Aquella mujer llegó
herida, sus heridas amenazaban con matarla en vida. Sus sueños se habían
resquebrajado, sus ilusiones estaban rotas, el dolor que sentía le entumía el
alma. Una ira avasalladora la había cubierto ante la pérdida. Lo que tanto
amaba le fue arrebatado inesperadamente. Lo que fuera que hubiera perdido, era
para ella profundamente significativo.
Se refugió en una manada
de lobos y se relamió las heridas en las noches de luna llena. En el silencio
se escuchaba su llanto mientras el viento le susurraba: “Esto también pasará”.

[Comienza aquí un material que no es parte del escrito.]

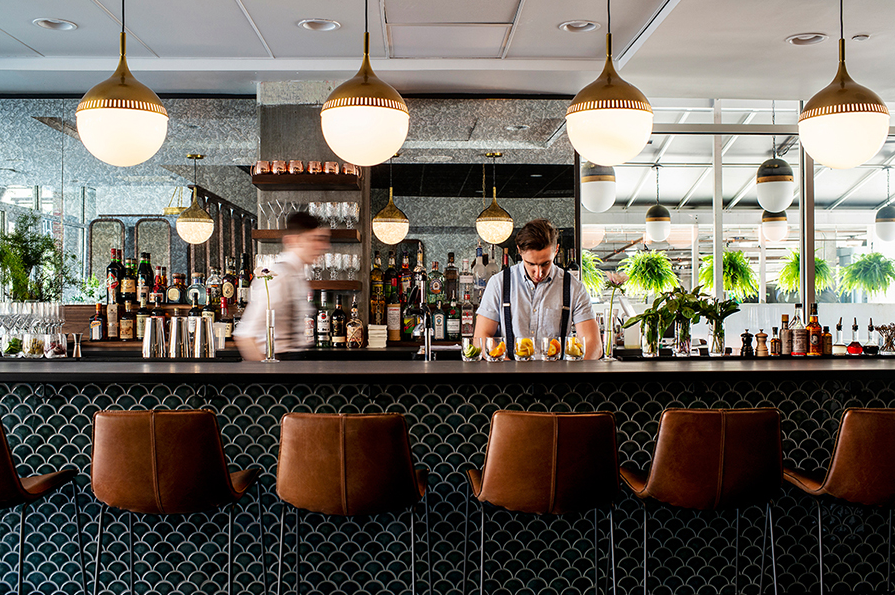 Locate an element on the screen. The image size is (895, 595). salt and pepper shakers is located at coordinates (742, 339), (760, 347).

El tiempo se retiró para hacer menos larga su agonía.
Pudieron pasar días,
meses o años. Poco a poco y al ritmo de la naturaleza, la mujer comenzó a
sanar. Recobró su fuerza y sus instintos. Con el enojo y el dolor aminorados,
comenzó a escuchar un llamado. No sabía hacia dónde se dirigiría, pero eso no
importaba, lo esencial era partir. Si se quedaba más tiempo del necesario,
corría el riesgo de quedar atrapada en su historia.
Ante su inminente partida, los
lobos aullaron para ella, pero más que aullidos se escuchaba un canto, un canto
del alma. Fue entonces cuando se supo cíclica, creadora y eterna. Tomó su
intuición para llevarla con ella y cuando estuvo lista, se marchó agradecida.